Since a local-actor-nursery-parented subactor might also use the root as
its registry, we need to avoid warning when short lived IPC `Channel`
connections establish and then disconnect (quickly, bc the apparently
the subactor isn't re-using an already cached parente-peer<->child conn
as you'd expect efficiency..) since such cases currently considered
normal operation of our super shoddy/naive "discovery sys" XD

As such, (un)guard the whole local-actor-nursery OR channel-draining
waiting blocks with the additional `or Actor._cancel_called` branch
since really we should also be waiting on the parent nurse to exit (at
least, for sure and always) when the local `Actor` indeed has been
"globally" cancelled-called. Further add separate timeout warnings for
channel-draining vs. local-actor-nursery-exit waiting since they are
technically orthogonal cases (at least, afaik).

Also,
- adjust the `Actor._stream_handler()` connection status log-emit to
  `.runtime()`, especially to reduce noise around the aforementioned
  ephemeral registree connection-requests.

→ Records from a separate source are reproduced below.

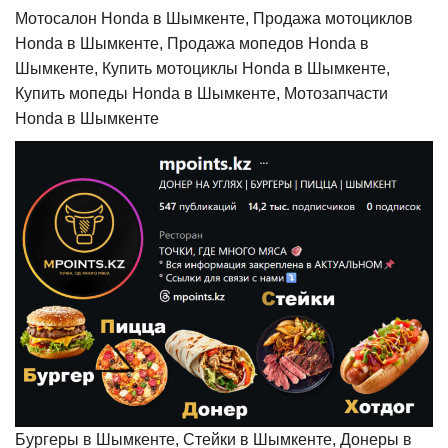
Мотосалон Honda в Шымкенте, Продажа мотоциклов
Honda в Шымкенте, Продажа мопедов Honda в
Шымкенте, Купить мотоциклы Honda в Шымкенте,
Купить мопеды Honda в Шымкенте, Мотозапчасти
Honda в Шымкенте
Бургеры в Шымкенте, Стейки в Шымкенте, Донеры в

- if we do wait on a local actor-nurse to exit, report its `._children`
  table (which should help figure out going forward how useful the
  warning is, if at all).
---
 tractor/_runtime.py | 136 +++++++++++++++++++++++++++++++-------------
 1 file changed, 95 insertions(+), 41 deletions(-)

diff --git a/tractor/_runtime.py b/tractor/_runtime.py
index 99a969b..3cf35ff 100644
--- a/tractor/_runtime.py
+++ b/tractor/_runtime.py
@@ -444,7 +444,7 @@ class Actor:
             # inside ``open_root_actor()`` where there is a check for
             # a bound listener on the "arbiter" addr.  the reset will be
             # because the handshake was never meant took place.
-            log.warning(
+            log.runtime(
                 con_status
                 +
                 ' -> But failed to handshake? Ignoring..\n'
@@ -520,24 +520,50 @@ class Actor:
             # the peer was cancelled we try to wait for them
             # to tear down their side of the connection before
             # moving on with closing our own side.

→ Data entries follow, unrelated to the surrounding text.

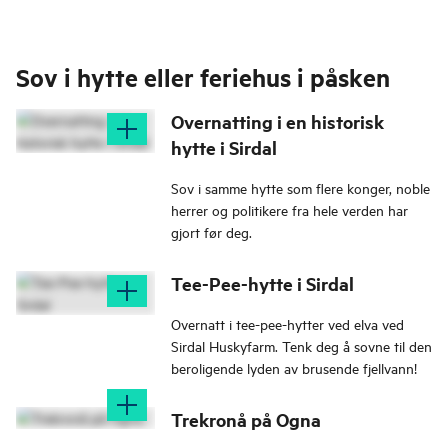
Sov i hytte eller feriehus i påsken
Overnatting i en historisk
hytte i Sirdal
Sov i samme hytte som flere konger, noble
herrer og politikere fra hele verden har
gjort før deg.
Tee-Pee-hytte i Sirdal
Overnatt i tee-pee-hytter ved elva ved
Sirdal Huskyfarm. Tenk deg å sovne til den
beroligende lyden av brusende fjellvann!
Trekronå på Ogna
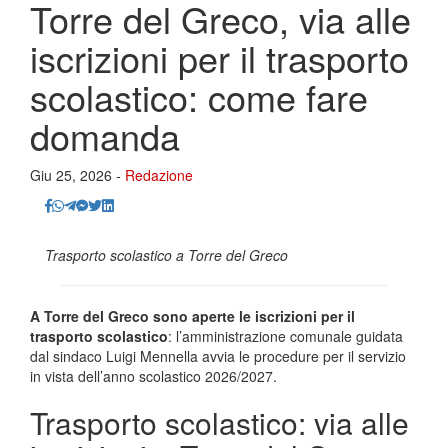
Torre del Greco, via alle
iscrizioni per il trasporto
scolastico: come fare
domanda
Giu 25, 2026 -
Redazione
Trasporto scolastico a Torre del Greco
A Torre del Greco sono aperte le iscrizioni per il
trasporto scolastico
: l’amministrazione comunale guidata
dal sindaco Luigi Mennella avvia le procedure per il servizio
in vista dell’anno scolastico 2026/2027.
Trasporto scolastico: via alle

-            if local_nursery:
-                if chan._cancel_called:
-                    log.cancel(
-                        'Waiting on cancel request to peer\n'
-                        f'`Portal.cancel_actor()` => {chan.uid}\n'
-                    )
+            if (
+                local_nursery
+                and (
+                    self._cancel_called
+                    or
+                    chan._cancel_called
+                )
+                #
+                # ^-TODO-^ along with this is there another condition
+                # that we should filter with to avoid entering this
+                # waiting block needlessly?

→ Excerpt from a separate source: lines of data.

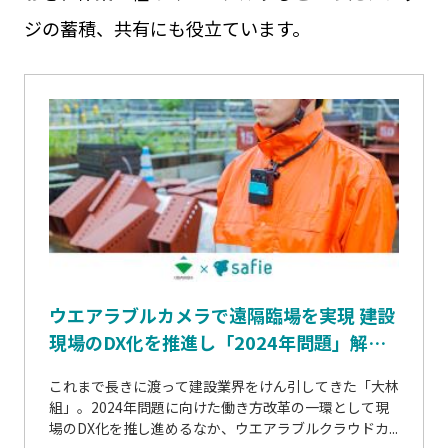
ジの蓄積、共有にも役立ています。
ウエアラブルカメラで遠隔臨場を実現 建設
現場のDX化を推進し「2024年問題」解消
を...
これまで長きに渡って建設業界をけん引してきた「大林
組」。2024年問題に向けた働き方改革の一環として現
場のDX化を推し進めるなか、ウエアラブルクラウドカ...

+                # -[ ] maybe `and local_nursery.cancelled` and/or
+                #     only if the `._children` table is empty or has
+                #     only `Portal`s with .chan._cancel_called ==
+                #     True` as per what we had below; the MAIN DIFF
+                #     BEING that just bc one `Portal.cancel_actor()`
+                #     was called, doesn't mean the whole actor-nurse
+                #     is gonna exit any time soon right!?
+                #
+                # or
+                # all(chan._cancel_called for chan in chans)
+
+            ):
+                log.cancel(
+                    'Waiting on cancel request to peer\n'
+                    f'`Portal.cancel_actor()` => {chan.uid}\n'
+                )
 
                 # XXX: this is a soft wait on the channel (and its
                 # underlying transport protocol) to close from the
                 # remote peer side since we presume that any channel
-                # which is mapped to a sub-actor (i.e. it's managed by
-                # one of our local nurseries) has a message is sent to
-                # the peer likely by this actor (which is now in
-                # a cancelled condition) when the local runtime here is
-                # now cancelled while (presumably) in the middle of msg
-                # loop processing.
-                with trio.move_on_after(0.5) as cs:
-                    cs.shield = True
+                # which is mapped to a sub-actor (i.e. it's managed
+                # by local actor-nursery) has a message that is sent
+                # to the peer likely by this actor (which may be in
+                # a shutdown sequence due to cancellation) when the
+                # local runtime here is now cancelled while
+                # (presumably) in the middle of msg loop processing.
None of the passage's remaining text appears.